In a solr cloud setup, there are 8 solr nodes and 3 zookeeper nodes. There is one load balancer that gets all the indexing and search queries and distributes them to these 8 solr nodes in solr cloud. Before sending the solr query to particular solr node, it first checks if the service endpoint is active. Only if it is active then it sends the request to that particular solr node. Zookeeper handles the elections of leaders in shard. In this setup, zookeeper is not handling the query distribution. Is this set-up bad for distributed queries? What other functionality offered by solrcloud is missed due load balancer doing the work of query distribution.

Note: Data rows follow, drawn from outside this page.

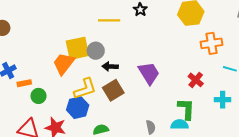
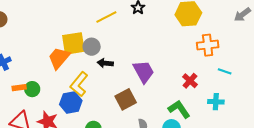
yellow line: (109, 20) -> (106, 17), turned -30
orange rectangle: (24, 83) -> (19, 88), moved
yellow L-shape: (85, 89) -> (79, 84), turned 145
brown square: (113, 90) -> (126, 99), moved
green L-shape: (186, 109) -> (179, 109), turned -40

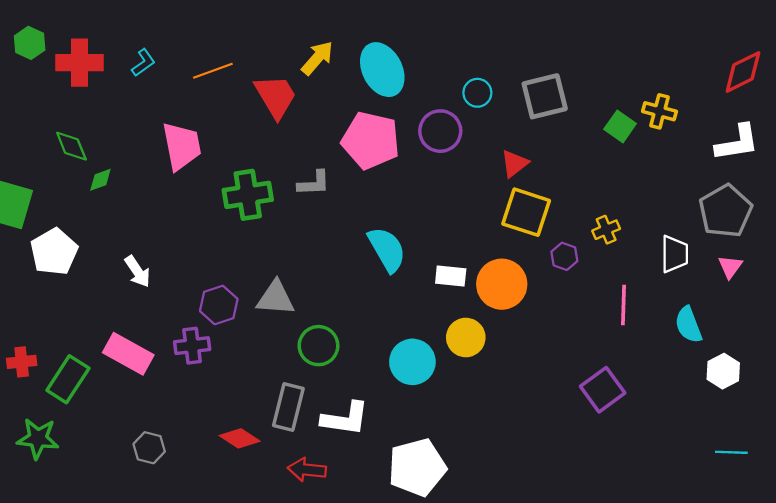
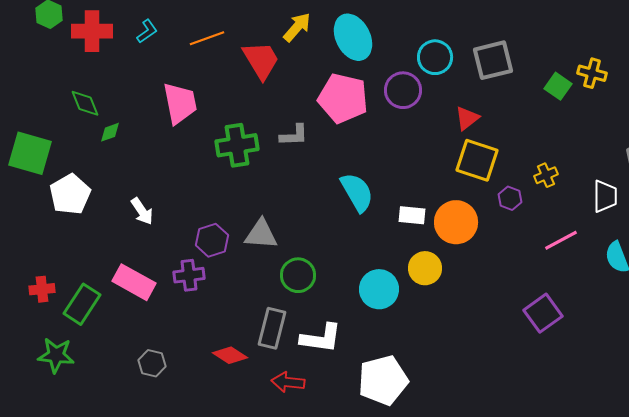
cyan circle: (477, 93) -> (435, 57), size x1.4
pink line: (624, 305) -> (561, 240), turned 60

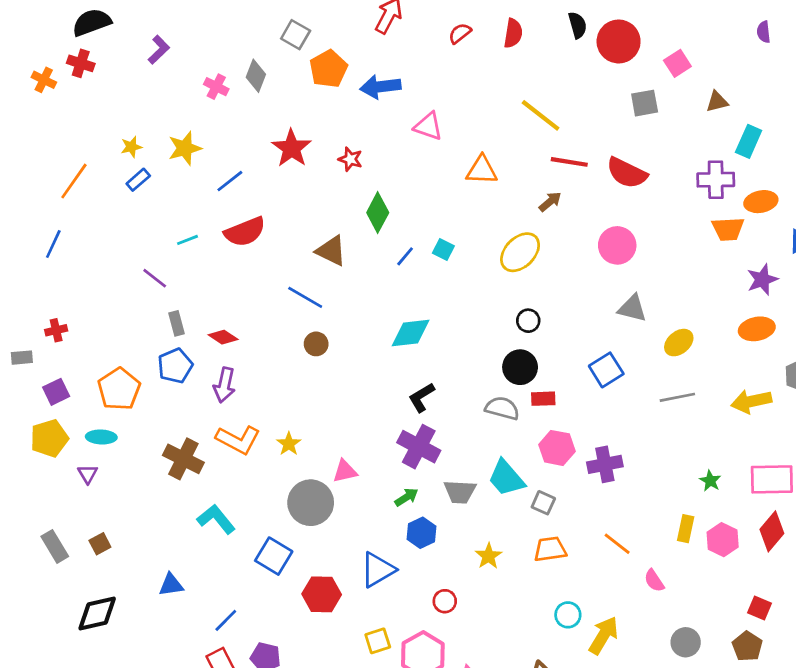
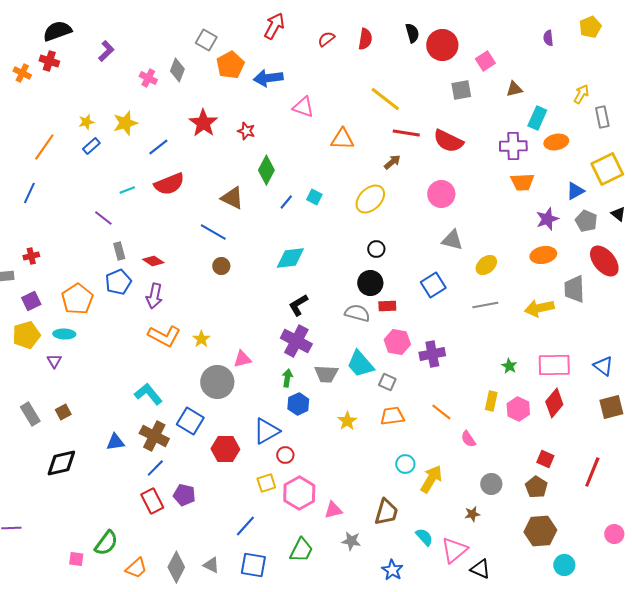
orange ellipse: (761, 202) -> (556, 142), moved
brown cross: (183, 459) -> (154, 436), moved
green arrow: (406, 497) -> (287, 378), turned -48
red circle: (445, 601) -> (285, 455), moved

Please note that, load balancer is necessary because there are different clients (Java, Ruby, JavaScript) accessing the solr service. Only SolrJ has the ability to communicate with zookeeper using CloudSolrServer class). Also, it helps to scale zookeeper nodes without changing any setting from client side.

1

1 Answers

1
votes

The SolrJ CloudSolrClient has a couple of advantages:

  1. Node autodiscovery: It always knows what nodes are in the cluster, using the same ZK mechanism that the SolrCloud cluster itself uses.

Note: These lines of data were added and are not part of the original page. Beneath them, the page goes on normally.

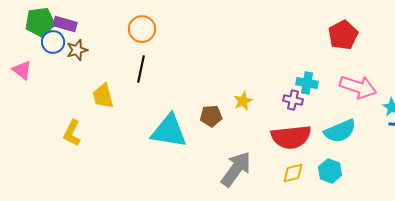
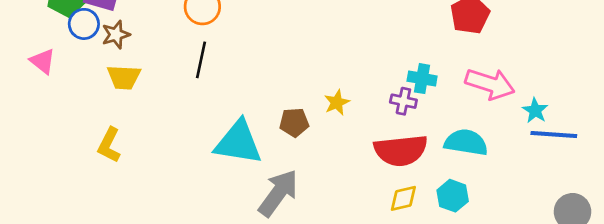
yellow trapezoid: (103, 96) -> (124, 77), moved, turned -72
cyan semicircle: (340, 131) -> (466, 142), turned -148
gray arrow: (236, 169) -> (278, 193), moved

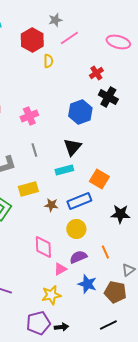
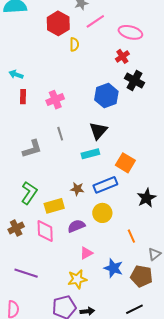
pink ellipse: (118, 42) -> (130, 32), moved
yellow rectangle: (28, 189) -> (54, 206), moved
black star: (120, 214) -> (146, 198), turned -30
pink diamond: (43, 247) -> (45, 231), moved
purple semicircle: (78, 257) -> (76, 226), moved

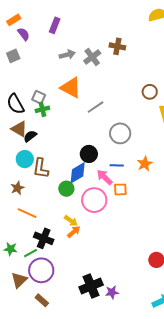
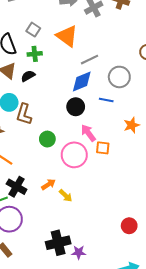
gray square: (39, 97) -> (33, 30), moved
gray circle: (120, 133) -> (119, 77), moved
black semicircle: (30, 136) -> (28, 76), moved
blue line: (117, 165) -> (106, 100), moved
blue diamond: (78, 173) -> (82, 81), moved
yellow arrow: (71, 221) -> (66, 196), moved

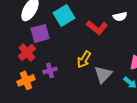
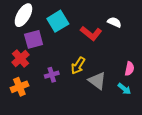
white semicircle: (120, 16) -> (114, 22), turned -144
purple cross: (50, 70) -> (52, 75), moved
gray triangle: (103, 74) -> (97, 81), turned -36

  2. Query-specific routing: Although any request can go to any node in the SolrCloud cluster, many of these will result in a simple proxy to the actual node that should handle the request

    2a: Indexing requests are routed directly to the leader of the shard handling that document's id. For a bulk-insert request, this can mean several sub-requests, farming out batches of documents directly to each appropriate shard.

    2b: Queries to a collection are routed to a node that has a shard from that collection.

    The CloudSolrClient already knows this stuff and routes directly, avoiding the proxy request within the cluster.

All that said, the internal routing requests are pretty lightweight. You'll add some latency to the requests, increase internal network bandwidth, and add the tiniest bit of CPU usage to the SolrCloud cluster.

So what I'm saying is that if it's too difficult to reproduce these advantages, Solr will handle things, and you'll probably get by just fine without them.